Using io_uring’s asynchronous unlink requests in combination with a dedicated kernel thread for processing them might (not tested) also be an option.

BPF Trampolines: The glue between C and BPF

Now that we got ourselves a small BPF-based security module to play with, we can examine how it works under the hood.

Reaching the tramp

Let’s start by looking at the part of the infrastructure that is statically compiled into the kernel. Figure 1 gives an overview of the code path leading up to our BPF program.

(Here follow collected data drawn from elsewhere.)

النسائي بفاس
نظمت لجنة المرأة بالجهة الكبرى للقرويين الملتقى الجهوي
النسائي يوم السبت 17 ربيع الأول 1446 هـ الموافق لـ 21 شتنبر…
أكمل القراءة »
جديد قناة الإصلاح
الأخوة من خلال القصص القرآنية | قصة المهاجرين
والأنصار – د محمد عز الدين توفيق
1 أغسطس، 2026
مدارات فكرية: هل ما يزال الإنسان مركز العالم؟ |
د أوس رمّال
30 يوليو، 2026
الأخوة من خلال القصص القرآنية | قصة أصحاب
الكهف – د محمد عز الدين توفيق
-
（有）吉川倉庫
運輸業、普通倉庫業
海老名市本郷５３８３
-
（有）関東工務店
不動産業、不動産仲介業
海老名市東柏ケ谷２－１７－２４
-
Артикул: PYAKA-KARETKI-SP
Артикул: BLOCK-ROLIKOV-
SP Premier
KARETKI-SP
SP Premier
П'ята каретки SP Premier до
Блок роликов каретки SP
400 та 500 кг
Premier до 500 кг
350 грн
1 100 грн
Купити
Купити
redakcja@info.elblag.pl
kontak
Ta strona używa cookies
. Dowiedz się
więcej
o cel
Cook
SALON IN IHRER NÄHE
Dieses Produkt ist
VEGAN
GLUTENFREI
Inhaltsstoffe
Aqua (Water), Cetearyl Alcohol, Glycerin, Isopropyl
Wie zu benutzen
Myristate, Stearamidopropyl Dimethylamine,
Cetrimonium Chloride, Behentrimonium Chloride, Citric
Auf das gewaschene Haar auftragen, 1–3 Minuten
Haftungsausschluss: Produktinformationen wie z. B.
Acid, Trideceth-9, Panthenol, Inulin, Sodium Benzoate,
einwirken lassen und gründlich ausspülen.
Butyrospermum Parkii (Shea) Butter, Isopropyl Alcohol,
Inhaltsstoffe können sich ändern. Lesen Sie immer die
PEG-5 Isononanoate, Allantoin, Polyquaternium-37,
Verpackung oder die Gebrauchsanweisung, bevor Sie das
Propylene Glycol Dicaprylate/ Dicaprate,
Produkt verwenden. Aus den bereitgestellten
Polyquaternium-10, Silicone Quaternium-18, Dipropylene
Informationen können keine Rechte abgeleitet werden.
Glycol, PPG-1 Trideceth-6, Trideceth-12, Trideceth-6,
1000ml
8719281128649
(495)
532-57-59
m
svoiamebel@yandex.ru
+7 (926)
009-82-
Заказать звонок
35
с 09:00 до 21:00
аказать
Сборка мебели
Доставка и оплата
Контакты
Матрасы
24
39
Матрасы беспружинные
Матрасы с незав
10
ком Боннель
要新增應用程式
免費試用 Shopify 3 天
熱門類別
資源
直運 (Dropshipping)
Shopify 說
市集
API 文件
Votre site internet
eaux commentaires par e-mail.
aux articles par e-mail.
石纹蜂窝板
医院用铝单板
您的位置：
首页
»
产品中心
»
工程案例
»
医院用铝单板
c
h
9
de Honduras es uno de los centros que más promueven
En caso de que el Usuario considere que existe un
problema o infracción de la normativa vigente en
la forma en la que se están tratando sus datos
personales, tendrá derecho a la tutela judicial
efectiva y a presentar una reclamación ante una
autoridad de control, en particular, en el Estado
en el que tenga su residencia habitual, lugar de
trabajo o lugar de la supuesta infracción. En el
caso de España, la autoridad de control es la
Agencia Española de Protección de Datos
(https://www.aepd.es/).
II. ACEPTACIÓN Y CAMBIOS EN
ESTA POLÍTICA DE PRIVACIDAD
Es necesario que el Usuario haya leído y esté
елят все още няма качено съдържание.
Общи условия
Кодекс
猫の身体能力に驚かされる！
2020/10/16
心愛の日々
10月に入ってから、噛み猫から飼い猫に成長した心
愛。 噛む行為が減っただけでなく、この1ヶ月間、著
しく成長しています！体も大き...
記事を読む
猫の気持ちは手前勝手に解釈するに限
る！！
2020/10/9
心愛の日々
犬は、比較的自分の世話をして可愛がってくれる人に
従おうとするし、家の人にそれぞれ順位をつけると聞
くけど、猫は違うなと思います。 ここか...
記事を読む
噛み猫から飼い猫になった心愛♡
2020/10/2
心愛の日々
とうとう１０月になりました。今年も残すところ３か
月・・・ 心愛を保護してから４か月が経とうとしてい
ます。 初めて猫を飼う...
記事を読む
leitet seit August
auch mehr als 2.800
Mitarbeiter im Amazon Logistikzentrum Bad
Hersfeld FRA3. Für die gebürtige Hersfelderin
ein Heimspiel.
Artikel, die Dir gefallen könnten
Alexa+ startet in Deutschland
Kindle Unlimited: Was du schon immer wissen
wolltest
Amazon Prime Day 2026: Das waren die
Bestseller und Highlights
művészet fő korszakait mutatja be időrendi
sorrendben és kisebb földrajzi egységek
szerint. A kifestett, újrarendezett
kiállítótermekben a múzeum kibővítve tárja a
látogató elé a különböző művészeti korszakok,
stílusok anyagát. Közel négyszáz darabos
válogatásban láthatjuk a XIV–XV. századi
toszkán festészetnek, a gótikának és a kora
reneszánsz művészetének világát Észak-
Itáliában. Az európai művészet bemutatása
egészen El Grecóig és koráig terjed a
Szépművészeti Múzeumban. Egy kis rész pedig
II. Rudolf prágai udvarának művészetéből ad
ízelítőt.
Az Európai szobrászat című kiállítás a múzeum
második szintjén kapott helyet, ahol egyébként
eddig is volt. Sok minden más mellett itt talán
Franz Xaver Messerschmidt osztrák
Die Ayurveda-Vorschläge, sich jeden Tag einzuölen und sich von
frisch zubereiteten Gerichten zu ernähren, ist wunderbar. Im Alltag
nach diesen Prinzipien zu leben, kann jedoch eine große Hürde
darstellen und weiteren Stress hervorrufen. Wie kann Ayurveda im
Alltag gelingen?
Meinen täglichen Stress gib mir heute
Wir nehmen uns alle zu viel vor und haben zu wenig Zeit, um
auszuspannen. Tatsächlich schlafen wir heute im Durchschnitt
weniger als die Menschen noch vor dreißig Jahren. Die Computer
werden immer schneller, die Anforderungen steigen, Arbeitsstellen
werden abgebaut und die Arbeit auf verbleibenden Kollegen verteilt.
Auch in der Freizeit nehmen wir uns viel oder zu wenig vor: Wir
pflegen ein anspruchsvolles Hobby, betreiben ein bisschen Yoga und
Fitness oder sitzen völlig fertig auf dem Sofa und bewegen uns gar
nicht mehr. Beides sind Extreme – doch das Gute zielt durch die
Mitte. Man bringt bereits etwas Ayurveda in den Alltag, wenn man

Figure 1: Call chain leading up to BPF trampoline

At selected places, the kernel calls functions starting with security_. For example, the vfs_unlink function calls security_inode_unlink and aborts if it returns a nonzero value. LSM hooks are meant to provide a higher level of abstraction than system calls; thus it makes sense to pace the gatekeeper call at a choke point in the virtual file system (VFS) which may operations must pass, independently of their entry point into the kernel and the type of object they are operating on.

Each of those call sites has its own member in the global security_hook_heads structure. The security_inode_unlink function uses its member to traverse a list of all registered callbacks, calling them one by one. As soon as one of them returns a nonzero value it aborts and propagates the value back to the caller.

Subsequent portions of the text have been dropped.